Encore quelques soucis techniques, JCN et Carla ne savent pas qu'ils sont à l'antenne; « Je vous appelle Jean-Claude ? » questionne Carla, candide, avant de lâcher: « C'est beau la lumière, on a de la chance avec le temps
». Suit un magnifique sifflement. Point de fioritures ici, encore moins
de relations internationales. TF1 est sur son terrain de prédilection:
la peopolitique.
Une salve de publireportages à la gloire du président
Arrive donc « la cerise sur le gâteau » comme le qualifiera
quelques minutes tard Jean-Pierre Pernaut, l'entretien avec Carla. Un
grand moment de télévision. On apprend entre autres que Carla Bruni,
qui minaude à peine, a appris La Marseillaise toute seule, comme une
grande, qu'elle peut avoir le président directement au téléphone - « Non ! avec ce grand téléphone là ?! » lâche Narcy, ébahi-. Un téléphone tellement simple d'utilisation « qu'il suffit de décrocher »

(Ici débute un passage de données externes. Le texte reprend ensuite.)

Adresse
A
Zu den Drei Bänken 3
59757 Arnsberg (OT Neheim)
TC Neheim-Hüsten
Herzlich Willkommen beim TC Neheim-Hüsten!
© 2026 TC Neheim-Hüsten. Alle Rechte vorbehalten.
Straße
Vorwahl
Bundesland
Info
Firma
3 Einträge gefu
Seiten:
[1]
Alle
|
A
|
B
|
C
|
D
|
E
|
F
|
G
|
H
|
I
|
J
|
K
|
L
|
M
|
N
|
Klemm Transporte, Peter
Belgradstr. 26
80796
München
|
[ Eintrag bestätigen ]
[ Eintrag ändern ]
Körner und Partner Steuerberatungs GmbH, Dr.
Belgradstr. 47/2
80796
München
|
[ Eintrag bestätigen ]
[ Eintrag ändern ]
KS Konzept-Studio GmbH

répond Carla. Dingue ! Côté travail, Carla ne chante pas, et ne joue
pas de guitare à l'Elysée. Trop de travail justement. Dans le détail,
on ne saura pas.
La première Dame emmène le responsable des
opérations spéciales de TF1 dans ses jardins privés. Evoquant la
personnalité du président, une véritable complicité s'installe entre
Jean-Claude et Carla. Le premier finit sans hésiter les phrases de son
interlocutrice, comme un dialogue écrit à l'avance:
- « Il parcourt le monde en permanence, on dit de lui que c'est un homme un peu pressé. Est-ce que vous le calmez? »
- « On
se calme mutuellement. Le bonheur est quelque chose qui apaise. Ce
n'est pas un homme pressé, il est habité par une obsession qui est de
servir notre pays et d'aller au bout de ses promesses ». JCN qui boit les paroles de la première en aurait bien repris un peu mais déjà il faut se quitter.

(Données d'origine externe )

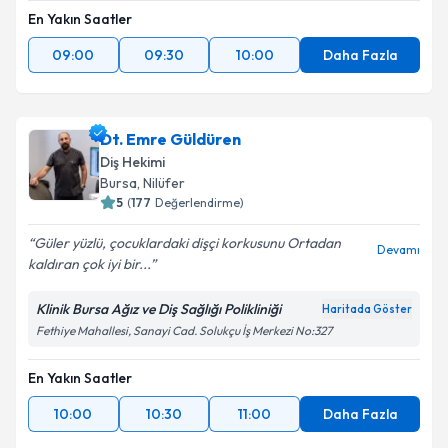
En Yakın Saatler
09:00
09:30
10:00
Daha Fazla
Dt. Emre Güldüren
Diş Hekimi
Bursa
,
Nilüfer
5
(
177
Değerlendirme)
Güler yüzlü, çocuklardaki dişçi korkusunu Ortadan
Devamı
kaldıran çok iyi bir...
Klinik Bursa Ağız ve Diş Sağlığı Polikliniği
Haritada Göster
Fethiye Mahallesi, Sanayi Cad. Solukçu İş Merkezi No:327
En Yakın Saatler
10:00
10:30
11:00
Daha Fazla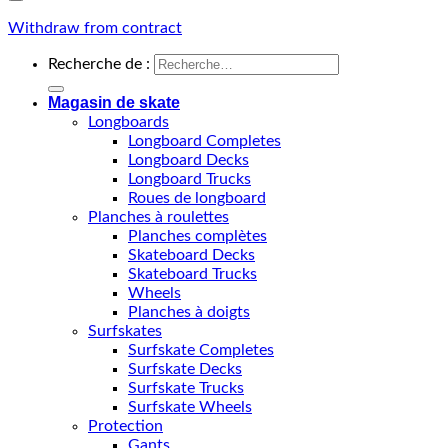
Withdraw from contract
Recherche de :
Magasin de skate
Longboards
Longboard Completes
Longboard Decks
Longboard Trucks
Roues de longboard
Planches à roulettes
Planches complètes
Skateboard Decks
Skateboard Trucks
Wheels
Planches à doigts
Surfskates
Surfskate Completes
Surfskate Decks
Surfskate Trucks
Surfskate Wheels
Protection
Gants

Carla tient quand même à revenir sur « le magnifique, vraiment magnifique défilé militaire que nous avons eus». Tel Sun Tzu, la voici philosophant sur l'art de la guerre: «
C'est magnifique que tous ces hommes, toutes ces armes, tous ces
avions, soient au service de la paix car désormais l'armée nous protège
de la guerre ».
Narcy acquiesce: « c'est sur cette réflexion sur l'armée et sur votre sourire que nous allons nous quitter ».
Un entretien que Jean-Pierre Pernaut qualifiera avec la retenue qu'on lui connaît d'« assez magique ».

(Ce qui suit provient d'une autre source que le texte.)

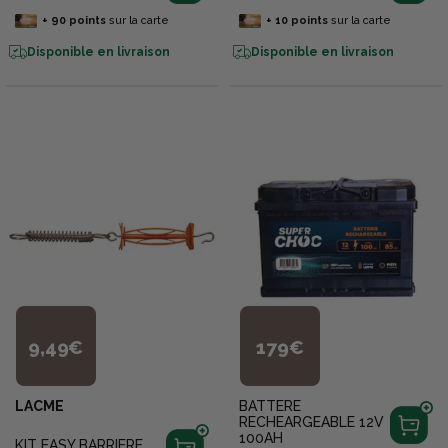
+
90
points
sur la carte
+
10
points
sur la carte
Disponible en livraison
Disponible en livraison
9,49€
179€
LACME
BATTERE
RECHEARGEABLE 12V
100AH
KIT EASY BARRIERE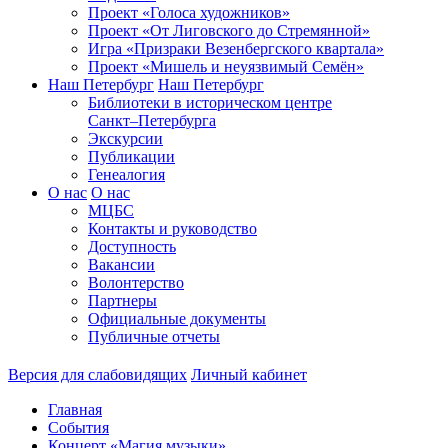
Проект «Голоса художников»
Проект «От Лиговского до Стремянной»
Игра «Призраки Везенбергского квартала»
Проект «Мишель и неуязвимый Семён»
Наш Петербург
Наш Петербург
Библиотеки в историческом центре
Санкт–Петербурга
Экскурсии
Публикации
Генеалогия
О нас
О нас
МЦБС
Контакты и руководство
Доступность
Вакансии
Волонтерство
Партнеры
Официальные документы
Публичные отчеты
Версия для слабовидящих
Личный кабинет
Главная
События
Концерт «Магия музыки»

Le président n'en demandait pas tant. Pour sûr qu'en matière de
communication, l'exercice sarkozyste relève de la prestidigitation. Un
entretien sur les armées françaises - mais aussi le vélo- mené par le
féroce et grand spécialiste des questions de défense Michel Drucker
avait encore lieu mardi soir sur France 2 dans le cadre d'une émission
quasiment co-réalisée avec l'armée de terre. Outre une interview du
Président, les télespectateurs ont pu découvrir la visite de Liane
Folly au Cenzub (Centre d'entrainement des unités urbaines), l'arrivée
de Guy Marchand en parachute, le reportage de Bixente Lizarazu au sein
des forces spéciales, celui de Gérard Darmon en Afghanistan, Michel
Drucker au centre de planification et de conduite des opérations.
Enfin, le raid d'Arielle Dombasle au Tchad. On ne rit pas...
Le
président a renoncé au traditionnel entretien du 14 juillet. En
quelques jours, c'est une véritable salve de documentaires
hagiographiques, interviews complaisantes, publi-reportages
sarkozystes mis en scène par une Audiovisuelle au garde à vous qui
s'est abattue sur nos écrans télés. De quoi redonner du baume au coeur
du chef de l'Etat avant de prendre ses quartiers d'été.